Morrissey Technology

Loading

Google Staff

Google Staff Steals AI Secrets, Sells to Chinese Startup

Morrissey Technology – Google is suing its employees who allegedly stole the company’s artificial intelligence (AI) technology secrets, then sold them to startup companies in China. The employee, named Linwei Ding or Leon Ding, was charged with stealing AI trade secrets from the technology giant and secretly collaborating with two AI industrial companies based in China.

Ding was charged with four counts of theft of trade secrets. If convicted, he faces up to 10 years in prison for each charge.

“The Department of Justice will not tolerate the theft of artificial intelligence and other advanced technology that could endanger our national security,” said Attorney General Merrick Garland in a statement.
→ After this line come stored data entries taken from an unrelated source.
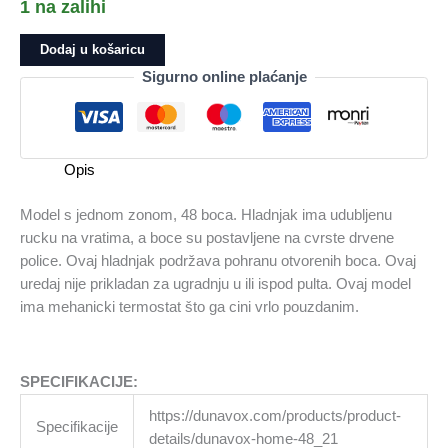
1 na zalihi
Hladnjak
Dodaj u košaricu
za
Sigurno online plaćanje
vino
DUNAVOX
Home-
48
Opis
količina
Model s jednom zonom, 48 boca. Hladnjak ima udubljenu
rucku na vratima, a boce su postavljene na cvrste drvene
police. Ovaj hladnjak podržava pohranu otvorenih boca. Ovaj
uredaj nije prikladan za ugradnju u ili ispod pulta. Ovaj model
ima mehanicki termostat što ga cini vrlo pouzdanim.
SPECIFIKACIJE:
https://dunavox.com/products/product-
Specifikacije
details/dunavox-home-48_21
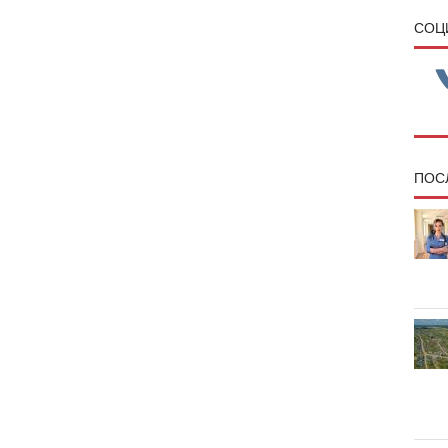
CОЦ
ПОС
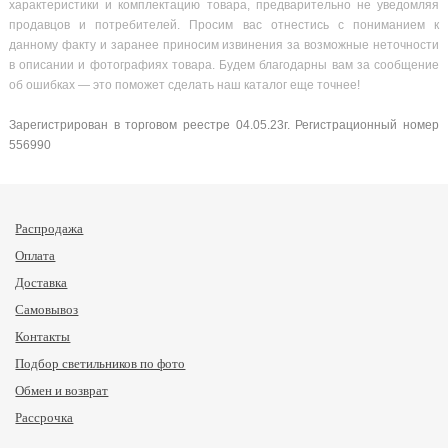
характеристики и комплектацию товара, предварительно не уведомляя
продавцов и потребителей. Просим вас отнестись с пониманием к
данному факту и заранее приносим извинения за возможные неточности
в описании и фотографиях товара. Будем благодарны вам за сообщение
об ошибках — это поможет сделать наш каталог еще точнее!
Зарегистрирован в торговом реестре 04.05.23г. Регистрационный номер
556990
Распродажа
Оплата
Доставка
Самовывоз
Контакты
Подбор светильников по фото
Обмен и возврат
Рассрочка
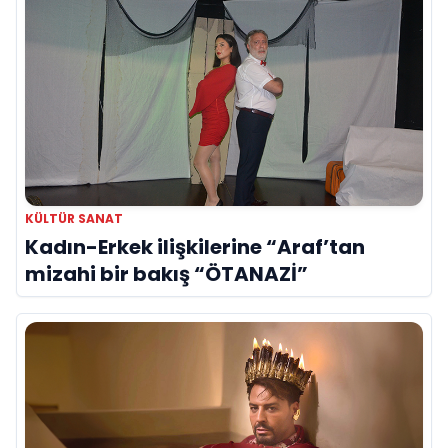
KÜLTÜR SANAT
Kadın-Erkek ilişkilerine “Araf’tan
mizahi bir bakış “ÖTANAZİ”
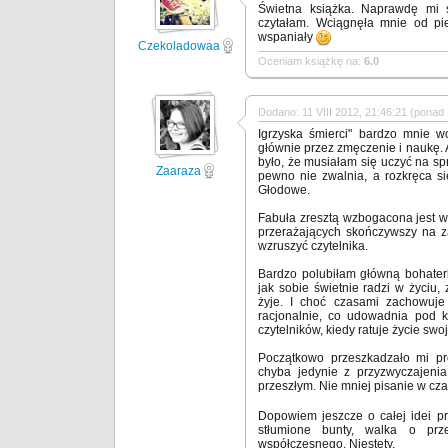
Świetna książka. Naprawdę mi s
czytałam. Wciągnęła mnie od pie
wspaniały
Czekoladowaa
Oceniam książkę na:
6.0
Dodano: 11 VIII 2012, 21:46:21 (ponad 
Igrzyska śmierci" bardzo mnie w
głównie przez zmęczenie i naukę. 
było, że musiałam się uczyć na sp
Zaaraza
pewno nie zwalnia, a rozkręca si
Głodowe.
Fabuła zresztą wzbogacona jest w
przerażających skończywszy na 
wzruszyć czytelnika.
Bardzo polubiłam główną bohaterk
jak sobie świetnie radzi w życiu,
żyje. I choć czasami zachowuje 
racjonalnie, co udowadnia pod k
czytelników, kiedy ratuje życie swoje
Początkowo przeszkadzało mi pro
chyba jedynie z przyzwyczajenia
przeszłym. Nie mniej pisanie w cz
Dopowiem jeszcze o całej idei pr
stłumione bunty, walka o prz
współczesnego. Niestety.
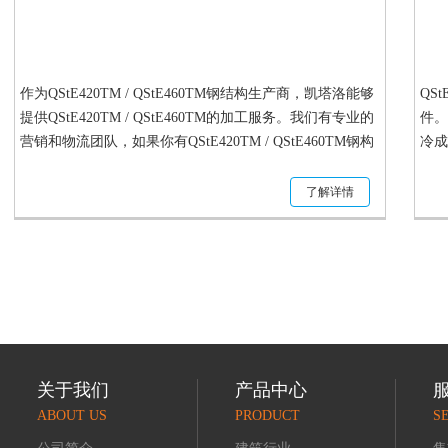
作为QStE420TM / QStE460TM钢结构生产商，凯塔洛能够
QS
提供QStE420TM / QStE460TM的加工服务。我们有专业的
件。
营销和物流团队，如果你有QStE420TM / QStE460TM钢构
冷成
件需求，你选择可靠的QStE420TM / QStE460TM钢构件出
口商，请随时联系上海凯塔洛。
了解详情
关于我们
产品中心
ABOUT US
PRODUCT
S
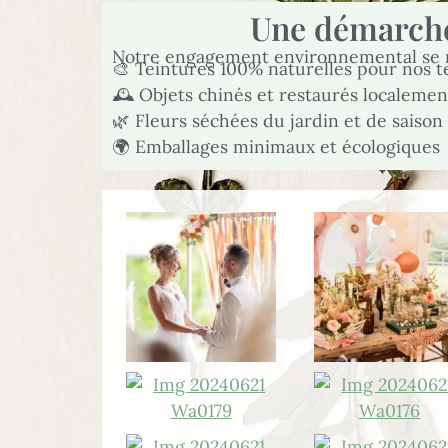
Une démarche
Notre engagement environnemental se re
🎨 Teintures 100% naturelles pour nos te
🕰️ Objets chinés et restaurés localemen
🌿 Fleurs séchées du jardin et de saison
🌍 Emballages minimaux et écologiques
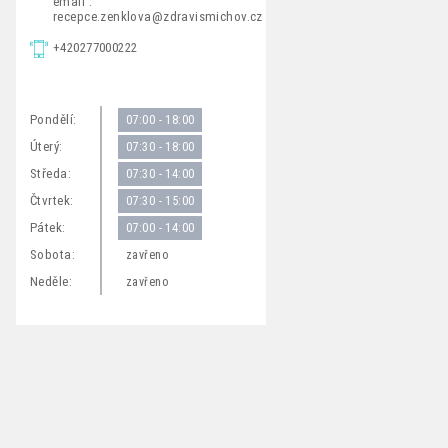
email :
recepce.zenklova@zdravismichov.cz
+420277000222
Pondělí:
07:00 - 18:00
Úterý:
07:30 - 18:00
Středa:
07:30 - 14:00
Čtvrtek:
07:30 - 15:00
Pátek:
07:00 - 14:00
Sobota:
zavřeno
Neděle:
zavřeno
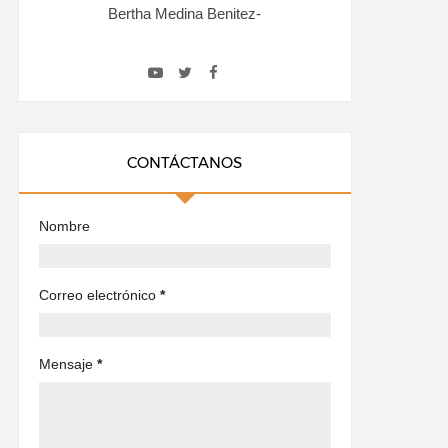
Bertha Medina Benitez-
CONTÁCTANOS
Nombre
Correo electrónico
*
Mensaje
*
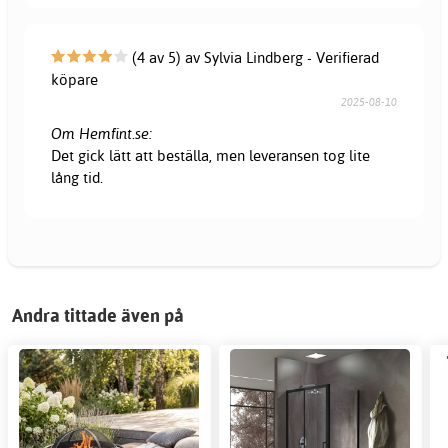
(4 av 5) av Sylvia Lindberg - Verifierad
köpare
2025-08-10
Om Hemfint.se:
Det gick lätt att beställa, men leveransen tog lite
lång tid.
Andra tittade även på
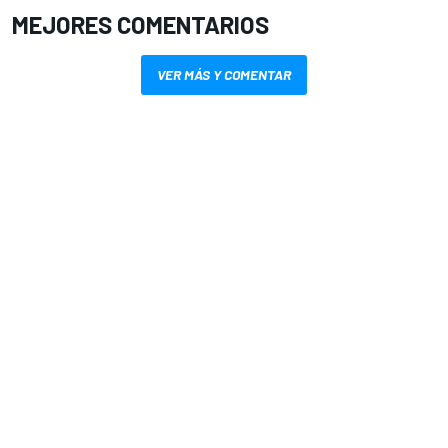
MEJORES COMENTARIOS
VER MÁS Y COMENTAR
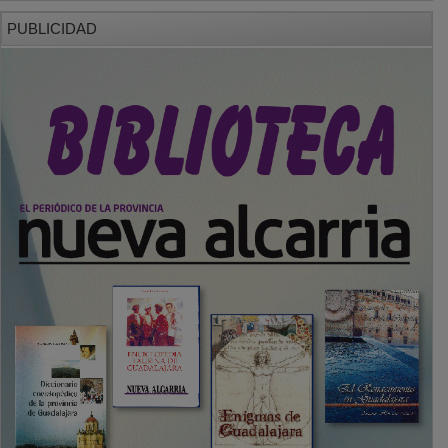
PUBLICIDAD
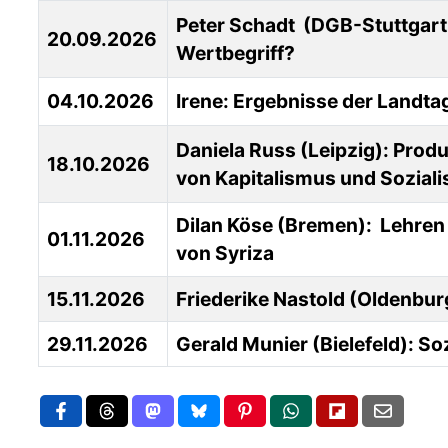
Peter Schadt (DGB-Stuttgart, 
20.09.2026
Wertbegriff?
04.10.2026
Irene: Ergebnisse der Landt
Daniela Russ (Leipzig): Produ
18.10.2026
von Kapitalismus und Soziali
Dilan Köse (Bremen): Lehren 
01.11.2026
von Syriza
15.11.2026
Friederike Nastold (Oldenbur
29.11.2026
Gerald Munier (Bielefeld): So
Merrick added that his party would firmly protect sensitive technology developed in the United States (US) so that it does not fall into the hands of parties who should not have it.

Ding, a 38-year-old Chinese national living in California, is accused of copying more than 500 files containing confidential information from Google into his personal account over a period of one year starting in 2022. Prosecutors said these files included technology involved in the central building blocks Google’s advanced supercomputer data.

Ding currently does not have a lawyer to face the lawsuit. As part of his responsibilities at Google FOR4D, prosecutors said, Ding helped develop software used in Google’s supercomputer data centers. The job gave Ding access to Google’s hardware infrastructure, software platforms, and the AI ​​models and applications they support.

The Justice Department said months after Ding allegedly started copying Google files, he was offered a position as chief technology officer for an “early-stage technology company” based in China.

Ding allegedly went to China for several months, where he participated in investor meetings to raise money for the company. Potential investors in the company were told that Ding was an executive and owned 20 percent of the company. Prosecutors said Ding took steps to hide his work while in China, including having other employees use his badge to access his office to make it appear he was in the US. In the following year, Ding founded his own technology company in the field of “AI and machine learning industry.”